Another bullet hit him in stomach.
“That’s the wound that told me my time was nigh.” He stood over the beer, lifted his shirt, and pointed to the abdomen scar.
It reminded me of an egg fried over easy.
He does not remember how many rounds he fired from the Lee Enfield. “There was a two-minute period there when I didn’t receive any new wounds. I was quite encouraged. Then I ran out of shells for the rifle. I reached for the captain’s pistol, a Webley. Didn’t take me long to empty that, either. I fired blindly, blood blocking my vision, until the hammer was falling on empty chambers.”
He continued, “The Germans must have thought I’d gone for a burton. So they rushed the dugout. I swung my rifle by the barrel, like a cricket bat. I killed two of the buggers that way. Then I fainted dead away. A man only has so much blood.”
“What accounts for you sitting across from me today?” I asked.
“My captain, bless him and his children, returned after he had taken the others back. Now you might be wondering why I sit on this bench at an incline.”
I hadn’t noticed.
He said, “The captain threw me over his shoulder and ran back along a communication trench. My rump was exposed, and it took more shrapnel, which tore out some padding. I’d take down my trousers to show you, if the proprietor weren’t a lady, at least from outward appearances.”

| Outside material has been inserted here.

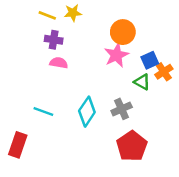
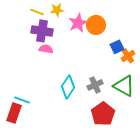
purple cross: (54, 40) -> (42, 31), size x1.5
pink star: (116, 55) -> (78, 23), moved
green triangle: (142, 82) -> (124, 86), moved, size x1.6
cyan line: (43, 112) -> (22, 100), moved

Obergefreiter Franz Stahl and the others in his rifle platoon were trotting behind two panzers across a narrow pasture, between rows of trees. He preferred open areas because then the tanks led. In woods or thickets, the infantry led the tanks. It was safer at the rear, far, far safer.
A mine detonated under the lead tank, throwing the panzer’s tread. Stahl remembers it as being an insignificant explosion rather than a hint of what was to come, a muffled puff that sent a few treads off their rail. Abruptly propelled by only one tread, the tank spun left. Then the treadless wheels dug into the soft pasture. The panzer stalled. The second tank almost rammed into the disabled panzer. The vehicle turned left just as an AT barrage opened up.
Fifty yards behind the panzers, Corporal Stahl heard the metal clang and smothered roar of an AT hit on the second tank. The fire came from a 37mm gun hidden in the woods. The weapon was being directly layed, fired over open sights, because barrages did not work against armor. The second tank’s cupola flew open, and Stahl saw a hand try for a grip, then a torch of flame blew out, and the hand disappeared within it. The crew was cooked alive.
A machine gun sounded from the woods, ringing the first tank like a bell. Small arms fire scattered clods of dirt in front of Stahl, who dove to the ground. He heard a scream to his left. It sounded like his sergeant.
The lead panzer’s cupola opened and out came the commander. He was instantly hit, and he slid off the turret into the camouflage foliage strapped to the aft deck. His black uniform was designed to disguise grease and oil stains common among armored crews, but it also masked blood. Even so, Stahl saw the red blotch spread along the commander’s thigh.
Undoubtedly knowing the AT gun would soon find their disabled tank, the gunner, loader, and driver came next, one at a time, each to be cut down before they could find cover. The tank commander remained alive, and perhaps the driver. The commander began crawling away from his vehicle, but was waved back by Stahl’s lieutenant, who yelled, “Minen, minen!”